Separately from AI, most people deploy containers based on tagged version names, not cryptographic hashes. This is trivially exploitable by the container registry.
We have learned nothing from Solarwinds.
> Cloudflare apparently did something similar recently.
Sure, LLMs don't magically remove your ability to audit code. But the way they're currently being used, do they make the average dev more or less likely to introduce vulnerabilities?
By the way, a cursory look [0] revealed a number of security issues with that Cloudflare OAuth library. None directly exploitable, but not something you want in your most security-critical code either.
[0] https://neilmadden.blog/2025/06/06/a-look-at-cloudflares-ai-...
Isn't that the same for Chrome, VSCode, and any upstream-managed (as opposed to distro/os managed) package channel with auto updates?
It's a bad default, but pretty much standard practice, and done in the name of security.
What would have happened if someone without your domain expertise wasn't reviewing every line and making the changes you mentioned?
People aren't concerned about you using agents, they're concerned about the second case I described.
Are you aware that your wording here is implying that you are describing a unique issue with AI code that is not present in human code?
>What would have happened if someone without your domain expertise wasn't reviewing every line and making the changes you mentioned?
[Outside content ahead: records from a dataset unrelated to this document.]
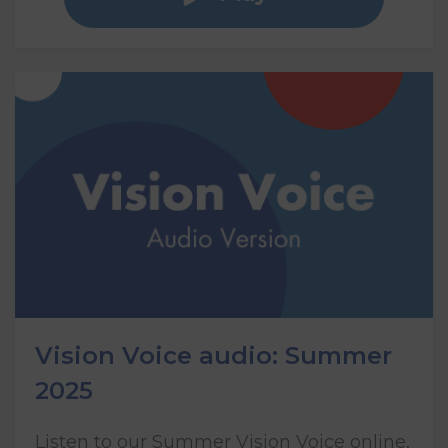
Vision Voice audio: Summer
2025
Listen to our Summer Vision Voice online,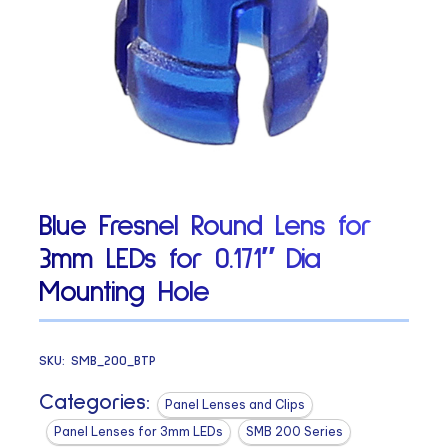
Blue Fresnel Round Lens for
3mm LEDs for 0.171″ Dia
Mounting Hole
SKU:
SMB_200_BTP
Categories:
Panel Lenses and Clips
Panel Lenses for 3mm LEDs
SMB 200 Series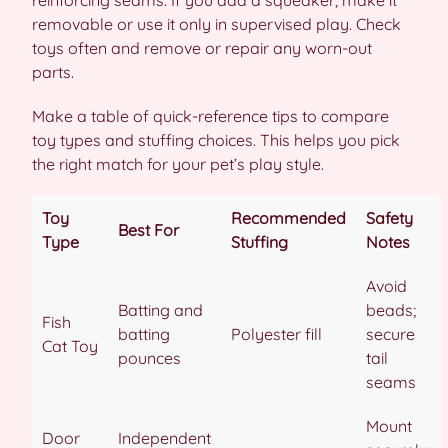
removable or use it only in supervised play. Check
toys often and remove or repair any worn-out
parts.
Make a table of quick-reference tips to compare
toy types and stuffing choices. This helps you pick
the right match for your pet’s play style.
Toy
Recommended
Safety
Best For
Type
Stuffing
Notes
Avoid
Batting and
beads;
Fish
batting
Polyester fill
secure
Cat Toy
pounces
tail
seams
Mount
Door
Independent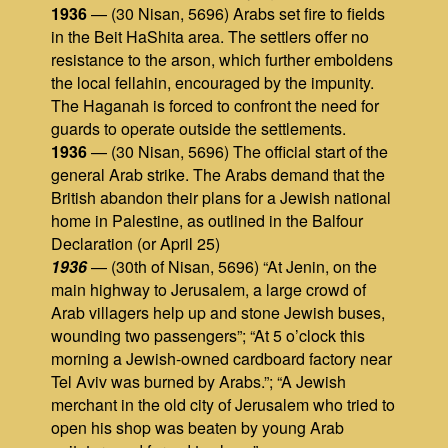
1936
— (30 Nisan, 5696) Arabs set fire to fields
in the Beit HaShita area. The settlers offer no
resistance to the arson, which further emboldens
the local fellahin, encouraged by the impunity.
The Haganah is forced to confront the need for
guards to operate outside the settlements.
1936
— (30 Nisan, 5696) The official start of the
general Arab strike. The Arabs demand that the
British abandon their plans for a Jewish national
home in Palestine, as outlined in the Balfour
Declaration (or April 25)
1936
— (30th of Nisan, 5696) “At Jenin, on the
main highway to Jerusalem, a large crowd of
Arab villagers help up and stone Jewish buses,
wounding two passengers”; “At 5 o’clock this
morning a Jewish-owned cardboard factory near
Tel Aviv was burned by Arabs.”; “A Jewish
merchant in the old city of Jerusalem who tried to
open his shop was beaten by young Arab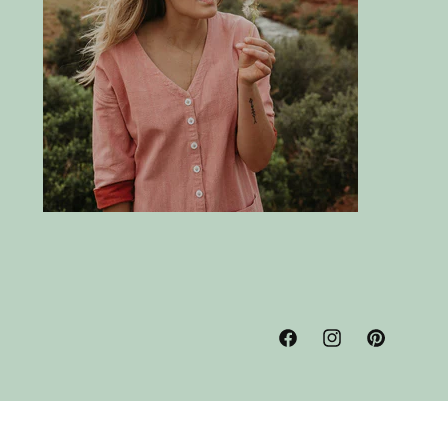
Facebook
Instagram
Pinterest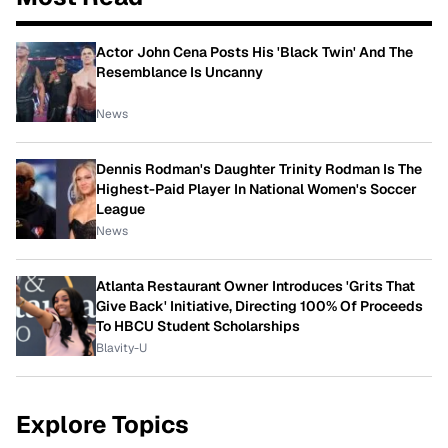
Actor John Cena Posts His 'Black Twin' And The
Resemblance Is Uncanny
News
Dennis Rodman's Daughter Trinity Rodman Is The
Highest-Paid Player In National Women's Soccer
League
News
Atlanta Restaurant Owner Introduces 'Grits That
Give Back' Initiative, Directing 100% Of Proceeds
To HBCU Student Scholarships
Blavity-U
Explore Topics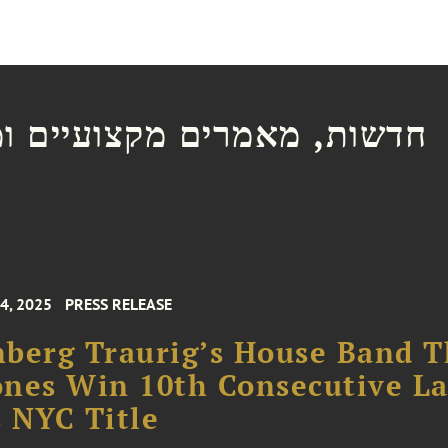
ת, מאמרים מקצועיים ומצגות
4, 2025
PRESS RELEASE
berg Traurig’s House Band 
nes Win 10th Consecutive L
 NYC Title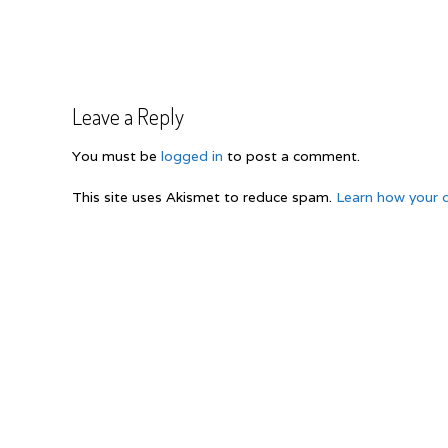
Post
navigation
Leave a Reply
You must be
logged in
to post a comment.
This site uses Akismet to reduce spam.
Learn how your 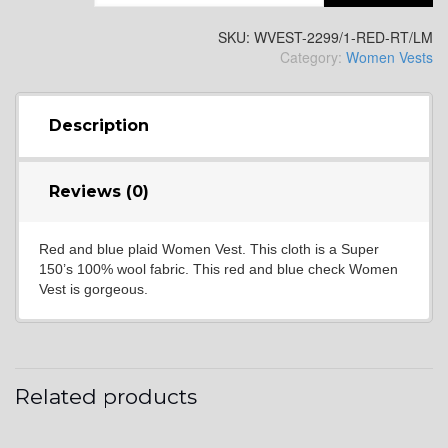
YL2
SKU:
WVEST-2299/1-RED-RT/LM
Category:
Women Vests
YL4
Description
YL5
Reviews (0)
Red and blue plaid Women Vest. This cloth is a Super
YL6
150’s 100% wool fabric. This red and blue check Women
Vest is gorgeous.
YL7
Related products
YL9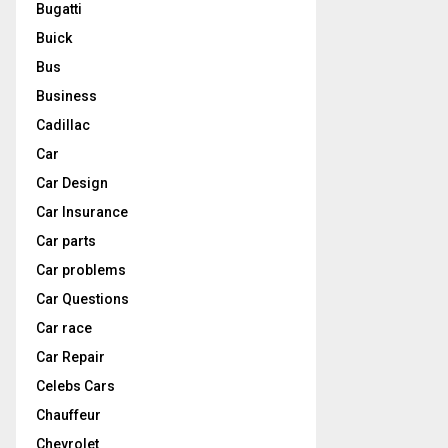
Bugatti
Buick
Bus
Business
Cadillac
Car
Car Design
Car Insurance
Car parts
Car problems
Car Questions
Car race
Car Repair
Celebs Cars
Chauffeur
Chevrolet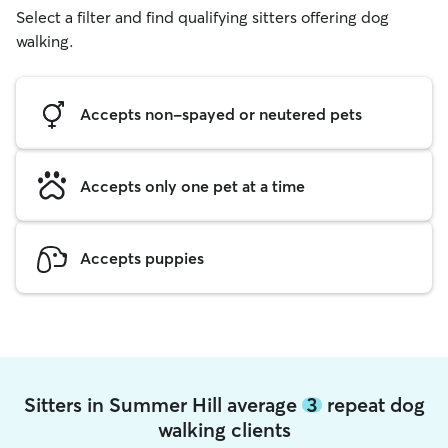
Select a filter and find qualifying sitters offering dog
walking.
Accepts non-spayed or neutered pets
Accepts only one pet at a time
Accepts puppies
Sitters in Summer Hill average
3
repeat dog
walking clients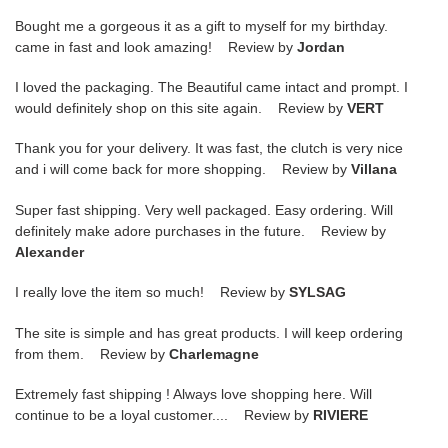
Bought me a gorgeous it as a gift to myself for my birthday.
came in fast and look amazing! Review by
Jordan
I loved the packaging. The Beautiful came intact and prompt. I
would definitely shop on this site again. Review by
VERT
Thank you for your delivery. It was fast, the clutch is very nice
and i will come back for more shopping. Review by
Villana
Super fast shipping. Very well packaged. Easy ordering. Will
definitely make adore purchases in the future. Review by
Alexander
I really love the item so much! Review by
SYLSAG
The site is simple and has great products. I will keep ordering
from them. Review by
Charlemagne
Extremely fast shipping ! Always love shopping here. Will
continue to be a loyal customer.... Review by
RIVIERE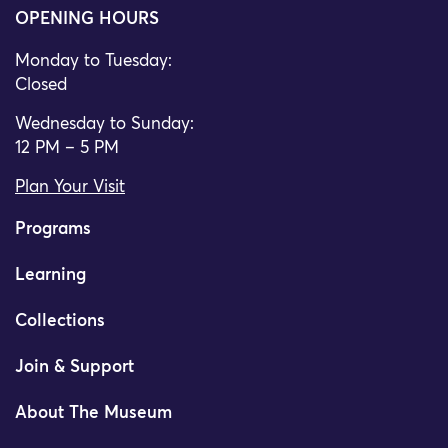
OPENING HOURS
Monday to Tuesday:
Closed
Wednesday to Sunday:
12 PM – 5 PM
Plan Your Visit
Programs
Learning
Collections
Join & Support
About The Museum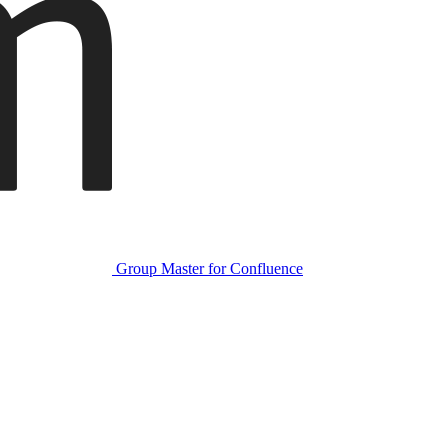
Group Master for Confluence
So, we're talking about two variables, so four states: human-reviewed, human-not-reviewed, ai-reviewed, ai-not-reviewed.
[non ai]
*human-reviewed*: Humans write code, sometimes humans make mistakes, so we have other humans review the code for things like critical security issues
*human-not-reviewed*: Maybe this is a project with a solo developer and automated testing, but otherwise this seems like a pretty bad idea, right? This is the classic version of "YOLO to production", right?
[with ai]
*ai-reviewed*: AI generates code, sometimes AI hallucinates or gets things very wrong or over-engineers things, so we have humans review all the code for things like critical security issues
*ai-not-reviewed*: AI generates code, YOLO to prod, no human reads it - obviously this is terrible and barely works even for hobby projects with a solo developer and no stakes involved
I'm wondering if the disconnect here is that actual professional programmers are just implicitly talking about going from [human-reviewed] to [ai-reviewed], assuming nobody in their right mind would just _skip code reviews_. The median professional software team would never build software without code reviews, imo.
But are you thinking about this as going from [human-reviewed] straight to [ai-not-reviewed]? Or are you thinking about [human-not-reviewed] code for some reason? I guess it's not clear why you immediately latch onto the problems with [ai-not-reviewed] and seem to refuse to acknowledge the validity of the state [ai-reviewed] as being something that's possible?
It's just really unclear why you are jumping straight to concerns like this without any nuance for how the existing industry works regarding similar problems before we used AI at all.
Check out https://varlock.dev to add validation, type-safety, and additional security guardrails.
(it won't if you've been following LLM coding space, but anyway...)
I hoped Gary would have at least linked to the talks so people could get the actual info without his lenses, but no such luck.
But he did link to The Post A Few Years Ago Where He Predicted It All.
(yes I'm cynical: the post is mostly on point, but by now I wouldn't trust Marcus if he announced People Breathe Oxygen).
Also, slides from the Nvidia talk, which they refer to a lot, are linked. The Nathan's presentation links only to the conference website.